At which point the ideological contest began. I remain convinced, or at least hopeful, that good will come out of it all. Politicians respond to experience. They learn and question. They acquire new habits. They need to, if "we're interested in picking up the pieces, doing better than before, taming the enmities that threaten to tear apart the world with a ferocity and ignorance that may be more pervasive than we have ever seen" (Hugo Young, October 9).

One particularly terrible blot on the international scene has been the Middle East. If the Guardian stands for anything, as The Guardian Year: 2001 demonstrates, it is to champion the underdog and to look at events from the other end of the telescope. The paper does so in its extensive coverage of the Middle East and the conditions in which Palestinians live. Suzanne Goldenberg's reports are always worth reading, because she is not a propagandist and can see everyone's failings and hypocrisies, including the corruption that blights the Palestinian leadership.

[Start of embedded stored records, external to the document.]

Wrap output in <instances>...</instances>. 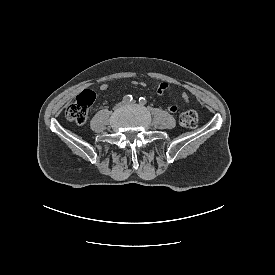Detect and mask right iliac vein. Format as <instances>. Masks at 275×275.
<instances>
[{"mask_svg": "<svg viewBox=\"0 0 275 275\" xmlns=\"http://www.w3.org/2000/svg\"><path fill=\"white\" fill-rule=\"evenodd\" d=\"M123 104V103H122ZM122 104H118L115 106V108H119Z\"/></svg>", "mask_w": 275, "mask_h": 275, "instance_id": "obj_1", "label": "right iliac vein"}]
</instances>
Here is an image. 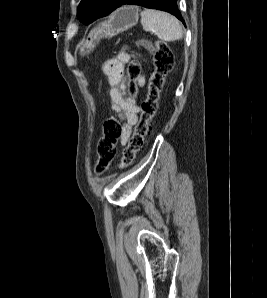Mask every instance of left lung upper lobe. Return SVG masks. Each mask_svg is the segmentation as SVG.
<instances>
[{"instance_id":"1","label":"left lung upper lobe","mask_w":267,"mask_h":298,"mask_svg":"<svg viewBox=\"0 0 267 298\" xmlns=\"http://www.w3.org/2000/svg\"><path fill=\"white\" fill-rule=\"evenodd\" d=\"M114 2L115 0H81L77 16L81 22L86 24L95 19L97 15L108 12Z\"/></svg>"}]
</instances>
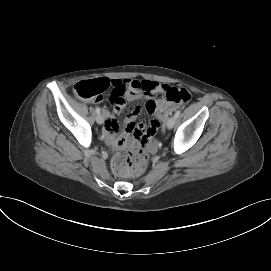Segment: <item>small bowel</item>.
Returning <instances> with one entry per match:
<instances>
[{"label": "small bowel", "mask_w": 271, "mask_h": 271, "mask_svg": "<svg viewBox=\"0 0 271 271\" xmlns=\"http://www.w3.org/2000/svg\"><path fill=\"white\" fill-rule=\"evenodd\" d=\"M109 81L111 84L108 85L107 92L111 95L110 102L113 108L111 112L104 110L105 124L103 128L105 139L109 145L113 147L121 146L132 134L135 139H140L146 132L145 124L135 123L139 114V109L136 108L126 116L124 121L125 131L123 134L118 135L119 125L115 116L123 111L126 101L145 99V107L149 113L154 114L158 119L166 118L168 110L172 106L171 103L160 96L166 85L151 80L127 79ZM158 119L155 120L159 122Z\"/></svg>", "instance_id": "small-bowel-1"}]
</instances>
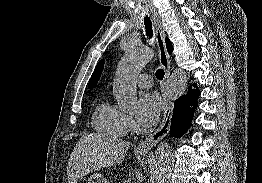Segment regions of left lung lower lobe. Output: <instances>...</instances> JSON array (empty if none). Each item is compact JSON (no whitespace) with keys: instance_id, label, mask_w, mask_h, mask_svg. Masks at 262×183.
Returning a JSON list of instances; mask_svg holds the SVG:
<instances>
[{"instance_id":"1","label":"left lung lower lobe","mask_w":262,"mask_h":183,"mask_svg":"<svg viewBox=\"0 0 262 183\" xmlns=\"http://www.w3.org/2000/svg\"><path fill=\"white\" fill-rule=\"evenodd\" d=\"M199 96L200 91L190 87L186 95L175 101L170 127L172 136L181 137L188 130L194 116V110L197 108Z\"/></svg>"}]
</instances>
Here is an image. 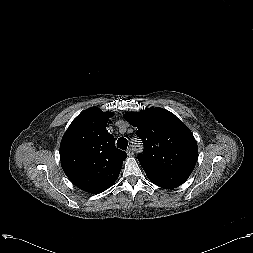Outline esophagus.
<instances>
[{
  "mask_svg": "<svg viewBox=\"0 0 253 253\" xmlns=\"http://www.w3.org/2000/svg\"><path fill=\"white\" fill-rule=\"evenodd\" d=\"M126 152L128 156H132L134 154L133 149L131 147H129Z\"/></svg>",
  "mask_w": 253,
  "mask_h": 253,
  "instance_id": "34e87169",
  "label": "esophagus"
}]
</instances>
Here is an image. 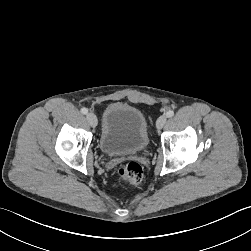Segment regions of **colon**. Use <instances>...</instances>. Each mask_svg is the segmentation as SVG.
Listing matches in <instances>:
<instances>
[{"label":"colon","instance_id":"5ec220e1","mask_svg":"<svg viewBox=\"0 0 251 251\" xmlns=\"http://www.w3.org/2000/svg\"><path fill=\"white\" fill-rule=\"evenodd\" d=\"M119 179L130 184H139L143 179V169L137 162H129L117 170Z\"/></svg>","mask_w":251,"mask_h":251}]
</instances>
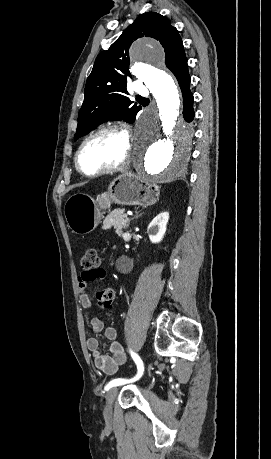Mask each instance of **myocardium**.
Masks as SVG:
<instances>
[{
  "label": "myocardium",
  "instance_id": "obj_1",
  "mask_svg": "<svg viewBox=\"0 0 271 459\" xmlns=\"http://www.w3.org/2000/svg\"><path fill=\"white\" fill-rule=\"evenodd\" d=\"M114 132V133H117L119 135H121L126 141H127V150L125 152V154L123 155V157L115 162V163H112V164H109V165H105V166H102L94 171H91V172H88V171H85L81 165H80V154H81V151L84 147V145L86 144V142L91 139L92 137H94L95 135H98L100 133H103V132ZM131 154H132V143L130 141V138H129V135L126 131V128L117 123V122H112V123H107L105 125H102L96 129H94L93 131H91L90 133H88L84 138L83 140L80 142L76 152H75V155H74V164H75V167L77 169V171L82 174L83 176L85 177H95V176H98L100 174H104V173H107V172H112V171H116V170H119L123 167H125L129 160H130V157H131Z\"/></svg>",
  "mask_w": 271,
  "mask_h": 459
}]
</instances>
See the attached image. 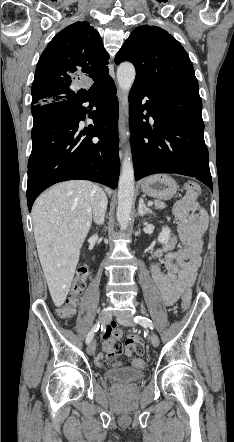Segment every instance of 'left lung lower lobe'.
Instances as JSON below:
<instances>
[{
    "label": "left lung lower lobe",
    "mask_w": 234,
    "mask_h": 442,
    "mask_svg": "<svg viewBox=\"0 0 234 442\" xmlns=\"http://www.w3.org/2000/svg\"><path fill=\"white\" fill-rule=\"evenodd\" d=\"M129 102L135 180L177 173L196 177L213 190L199 90L133 84Z\"/></svg>",
    "instance_id": "1"
}]
</instances>
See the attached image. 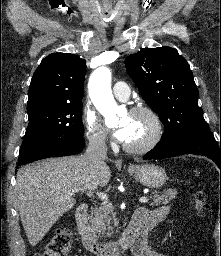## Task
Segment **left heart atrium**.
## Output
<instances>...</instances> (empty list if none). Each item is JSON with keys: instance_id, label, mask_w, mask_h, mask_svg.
I'll use <instances>...</instances> for the list:
<instances>
[{"instance_id": "1", "label": "left heart atrium", "mask_w": 221, "mask_h": 256, "mask_svg": "<svg viewBox=\"0 0 221 256\" xmlns=\"http://www.w3.org/2000/svg\"><path fill=\"white\" fill-rule=\"evenodd\" d=\"M131 127L129 124H123L114 132V137L122 142H126L130 135Z\"/></svg>"}]
</instances>
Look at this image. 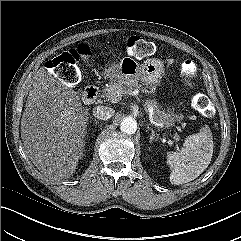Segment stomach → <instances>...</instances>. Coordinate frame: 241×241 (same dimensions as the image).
I'll use <instances>...</instances> for the list:
<instances>
[{
    "label": "stomach",
    "instance_id": "1",
    "mask_svg": "<svg viewBox=\"0 0 241 241\" xmlns=\"http://www.w3.org/2000/svg\"><path fill=\"white\" fill-rule=\"evenodd\" d=\"M164 75V67L157 59H147L139 65L136 61L124 60L120 63L117 80L124 87H135L138 82L150 89L156 87Z\"/></svg>",
    "mask_w": 241,
    "mask_h": 241
}]
</instances>
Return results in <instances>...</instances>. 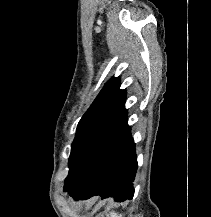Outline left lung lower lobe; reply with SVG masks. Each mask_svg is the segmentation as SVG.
I'll list each match as a JSON object with an SVG mask.
<instances>
[{
  "mask_svg": "<svg viewBox=\"0 0 211 217\" xmlns=\"http://www.w3.org/2000/svg\"><path fill=\"white\" fill-rule=\"evenodd\" d=\"M137 168L131 128L126 125L99 149L76 179L64 186V191L76 200L95 195L115 201L132 199Z\"/></svg>",
  "mask_w": 211,
  "mask_h": 217,
  "instance_id": "left-lung-lower-lobe-1",
  "label": "left lung lower lobe"
}]
</instances>
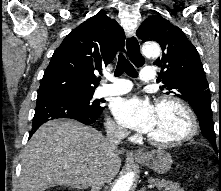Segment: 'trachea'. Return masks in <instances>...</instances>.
I'll list each match as a JSON object with an SVG mask.
<instances>
[{"mask_svg":"<svg viewBox=\"0 0 221 191\" xmlns=\"http://www.w3.org/2000/svg\"><path fill=\"white\" fill-rule=\"evenodd\" d=\"M126 73L130 77L136 78L137 77V72L133 65L129 63V61L125 58L123 54H119L118 57V63L114 72V75L116 77L121 76L123 73Z\"/></svg>","mask_w":221,"mask_h":191,"instance_id":"trachea-1","label":"trachea"}]
</instances>
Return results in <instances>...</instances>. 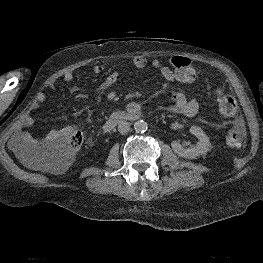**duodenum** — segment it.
<instances>
[{"label":"duodenum","mask_w":263,"mask_h":263,"mask_svg":"<svg viewBox=\"0 0 263 263\" xmlns=\"http://www.w3.org/2000/svg\"><path fill=\"white\" fill-rule=\"evenodd\" d=\"M141 106L139 104H127L121 109L113 112L104 124V130L109 131L116 124L128 121L136 120L141 115Z\"/></svg>","instance_id":"obj_1"}]
</instances>
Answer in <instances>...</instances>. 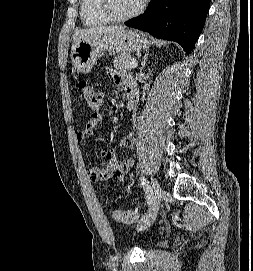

The occupation of the West Bank by Israel is, of course, a disaster for that country, as is its current "closure" policy, which has prevented pregnant Palestinian women getting through roadblocks to a safe delivery in hospital. Do you think Israel does not realise the price it pays for such actions? But, equally, can you imagine what it is like knowing where the suicide bombers are being trained and finding yourself held back by international pressure from doing anything about it? In urging Ariel Sharon to make bold gestures for peace, it should be remembered that Israel's unilateral withdrawal from Lebanon, following a spate of Hizbullah killings of Israeli soldiers occupying the south of that country, hugely boosted the credibility of that organisation and of Hamas, who are dedicated to eliminating Israel. Terror won its prize and Arafat's alternative of living side by side with Israel has been undermined ever since in many Palestinian eyes.

I cannot end this review without highlighting Jonathan Glancey's entirely justified paean to the Royal Festival Hall in "The house that we built". I had not realised that on its opening in 1951, a number of VIPs, including the Lord Mayor of London, missed His Majesty's declaration because they were stuck in a lift. They didn't scream and complain, as later VIPs did when security measures caused delays in getting to the opening of the Dome. But then, they were not newspaper editors.